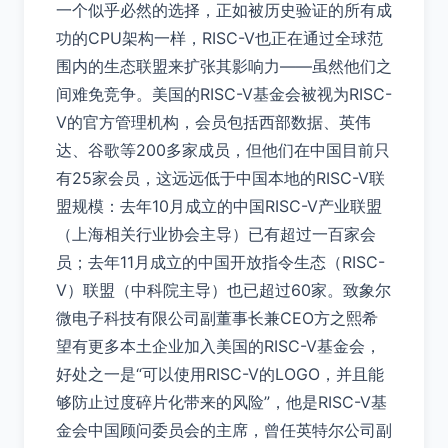
一个似乎必然的选择，正如被历史验证的所有成
功的CPU架构一样，RISC-V也正在通过全球范
围内的生态联盟来扩张其影响力——虽然他们之
间难免竞争。美国的RISC-V基金会被视为RISC-
V的官方管理机构，会员包括西部数据、英伟
达、谷歌等200多家成员，但他们在中国目前只
有25家会员，这远远低于中国本地的RISC-V联
盟规模：去年10月成立的中国RISC-V产业联盟
（上海相关行业协会主导）已有超过一百家会
员；去年11月成立的中国开放指令生态（RISC-
V）联盟（中科院主导）也已超过60家。致象尔
微电子科技有限公司副董事长兼CEO方之熙希
望有更多本土企业加入美国的RISC-V基金会，
好处之一是“可以使用RISC-V的LOGO，并且能
够防止过度碎片化带来的风险”，他是RISC-V基
金会中国顾问委员会的主席，曾任英特尔公司副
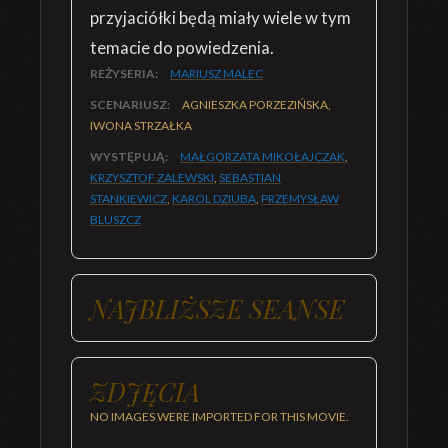
przyjaciółki będą miały wiele w tym
temacie do powiedzenia.
REŻYSERIA:
MARIUSZ MALEC
SCENARIUSZ:
AGNIESZKA PORZEZIŃSKA,
IWONA STRZAŁKA
WYSTĘPUJĄ:
MAŁGORZATA MIKOŁAJCZAK
,
KRZYSZTOF ZALEWSKI
,
SEBASTIAN
STANKIEWICZ
,
KAROL DZIUBA
,
PRZEMYSŁAW
BLUSZCZ
NAJBLIŻSZE SEANSE
ZDJĘCIA
NO IMAGES WERE IMPORTED FOR THIS MOVIE.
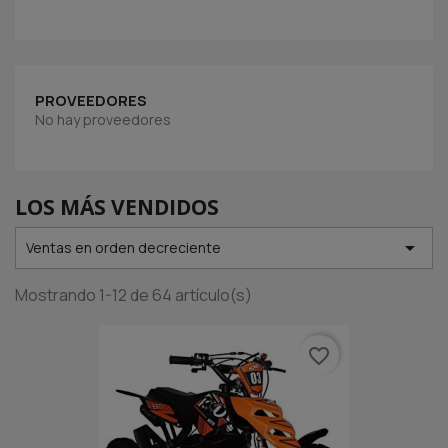
PROVEEDORES
No hay proveedores
LOS MÁS VENDIDOS

Ventas en orden decreciente
Mostrando 1-12 de 64 artículo(s)
favorite_border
....
**EXERCISE INSTRUCTIONS**
Beginning at the line with "NO IMAGES WERE IMPORTED FOR THIS MOVIE." and ending at the last line of the listing above, retype each line exactly, including those two lines. Leave the pictures out.

**OUTPUT OF THE TASK**
NO IMAGES WERE IMPORTED FOR THIS MOVIE.
PROVEEDORES
No hay proveedores
LOS MÁS VENDIDOS

Ventas en orden decreciente
Mostrando 1-12 de 64 artículo(s)
favorite_border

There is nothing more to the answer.